鷺森教授は、「神話・説話の花」と題して、『古事記』『日本書紀』に収められた神話・説話にもとづく事物起源譚を、コノハナサクヤヒメ・オトタチバナヒメ・橘の説話をキーワードにお話しされました。

コノハナサクヤヒメ(繁栄の象徴)は、姉のイワナガヒメ(永遠の命をもたらす)とともに天孫ニニギノミコトに嫁しますが、醜女であったイワナガヒメを拒絶したことにより、ニニギノミコトの苗裔は死から逃れられなくなってしまいます。これは、人々に必ず死が訪れることを説明した物語であり、合わせてコノハナサクヤヒメが桜花のイメージを内包し、桜と死を重ねてとらえることが古代人の考え方にすでに伺われることを説明されました。

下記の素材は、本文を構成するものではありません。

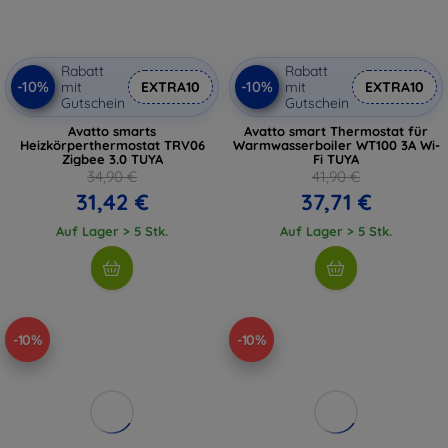
Rabatt
Rabatt
-10%
-10%
mit
EXTRA10
mit
EXTRA10
Gutschein
Gutschein
Avatto smarts
Avatto smart Thermostat für
Heizkörperthermostat TRV06
Warmwasserboiler WT100 3A Wi-
Zigbee 3.0 TUYA
Fi TUYA
34,90 €
41,90 €
31,42 €
37,71 €
Auf Lager > 5 Stk.
Auf Lager > 5 Stk.
-10%
-10%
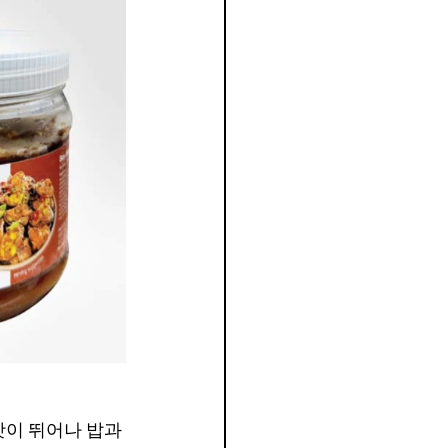
이 뛰어나 밥과 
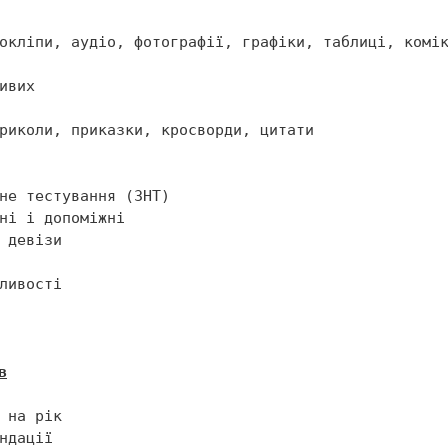
риколи, приказки, кросворди, цитати

в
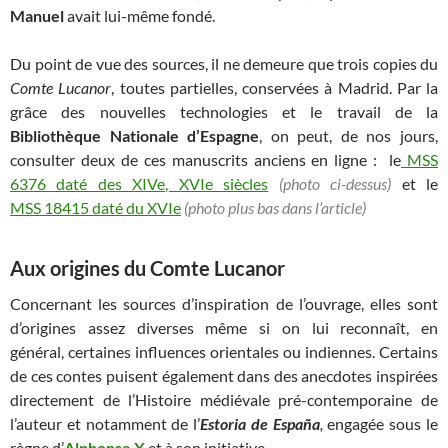
Manuel
avait lui-même fondé.
Du point de vue des sources, il ne demeure que trois copies du
Comte Lucanor
, toutes partielles, conservées à Madrid. Par la
grâce des nouvelles technologies et le travail de la
Bibliothèque Nationale d’Espagne
, on peut, de nos jours,
consulter deux de ces manuscrits anciens en ligne : le
MSS
6376 daté des XIVe, XVIe siècles
(photo ci-dessus)
et le
MSS 18415 daté du XVIe
(photo plus bas dans l’article)
Aux origines du Comte Lucanor
Concernant les sources d’inspiration de l’ouvrage, elles sont
d’origines assez diverses même si on lui reconnaît, en
général, certaines influences orientales ou indiennes. Certains
de ces contes puisent également dans des anecdotes inspirées
directement de l’Histoire médiévale pré-contemporaine de
l’auteur et notamment de l’
Estoria de España
,
engagée sous le
règne d’
Alphonse X
et à son initiative.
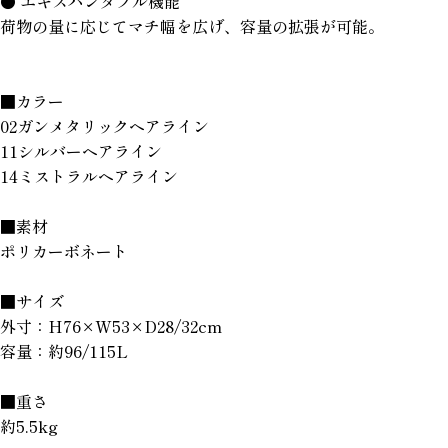
● エキスパンダプル機能
荷物の量に応じてマチ幅を広げ、容量の拡張が可能。
■カラー
02ガンメタリックヘアライン
11シルバーヘアライン
14ミストラルヘアライン
■素材
ポリカーボネート
■サイズ
外寸：H76×W53×D28/32cm
容量：約96/115L
■重さ
約5.5kg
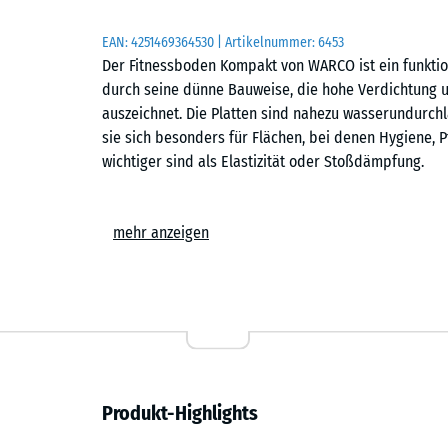
EAN:
4251469364530
| Artikelnummer:
6453
Der Fitnessboden Kompakt von WARCO ist ein funktio
durch seine dünne Bauweise, die hohe Verdichtung 
auszeichnet. Die Platten sind nahezu wasserundurchl
sie sich besonders für Flächen, bei denen Hygiene, P
wichtiger sind als Elastizität oder Stoßdämpfung.
Formate
mehr anzeigen
Der Fitnessboden Kompakt ist in den Formaten 50 × 5
stark. Die großformatige Variante reduziert den Fugen
gleichmäßiges Flächenbild – besonders auf großen 
aufgeräumt. Die kleinere Ausführung lässt sich leich
unregelmäßige Grundrisse oder kleinere Räume.
Herstellung und Struktur
Produkt-Highlights
Die Platten entstehen aus Rohlingen im Überformat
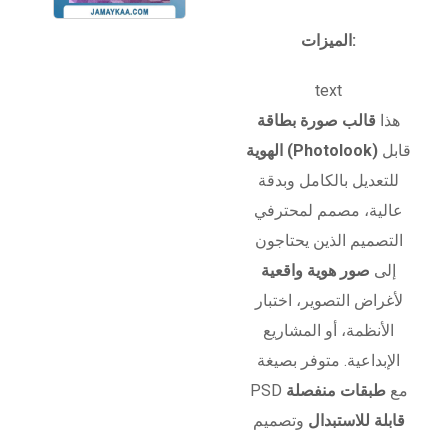
الميزات:
text
هذا
قالب صورة بطاقة
قابل
الهوية (Photolook)
للتعديل بالكامل وبدقة
عالية، مصمم لمحترفي
التصميم الذين يحتاجون
إلى
صور هوية واقعية
لأغراض التصوير، اختبار
الأنظمة، أو المشاريع
الإبداعية. متوفر بصيغة
PSD مع
طبقات منفصلة
قابلة للاستبدال
وتصميم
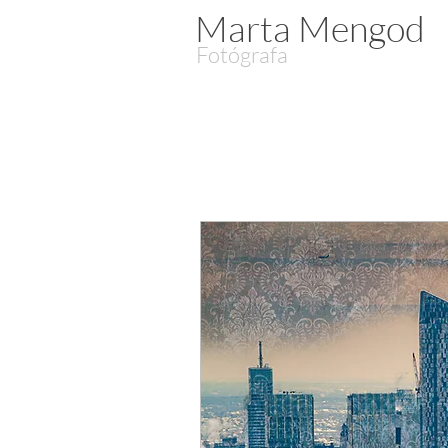
Marta Mengod
Fotógrafa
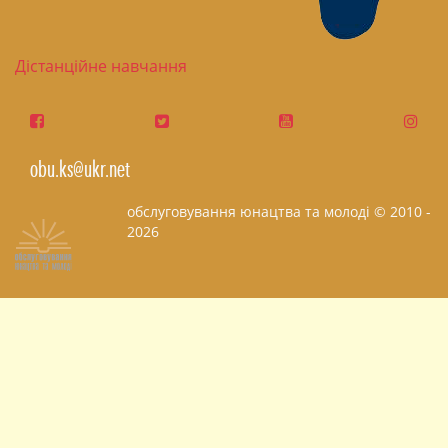
Дістанційне навчання
obu.ks@ukr.net
обслуговування юнацтва та молоді © 2010 -
2026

次に、ヤマトタケルノミコトの妻であるオトタチバナヒメは、東征に向かうミコトが海を渡り兼ねた時にわが身を投じて行軍を助け、無事に敵を打ち破ったミコトは、帰還する途中、足柄山の坂下で妻オトタチバナヒメを偲び「吾嬬や(あがつまや)」と言ったことにより、関東一円を吾妻国(東国)と呼ぶようななったとする、地名起源説話について話されました。

最後に、橘が霊性を以て重要視された植物であったことを、田道間守の橘探索説話や県犬養三千代の橘姓下賜の説話をもとに解説されました。

講義の終わりに「神話・説話から歴史的事実を読み取ることが、古代史学の眼目の一つ」といった発言があり、そのためには「自分で考える」ことが重要で、また「考える」ことはすべての学問分野に共通する学びの基本であるといった、学生に向けてのアドバイスがありました。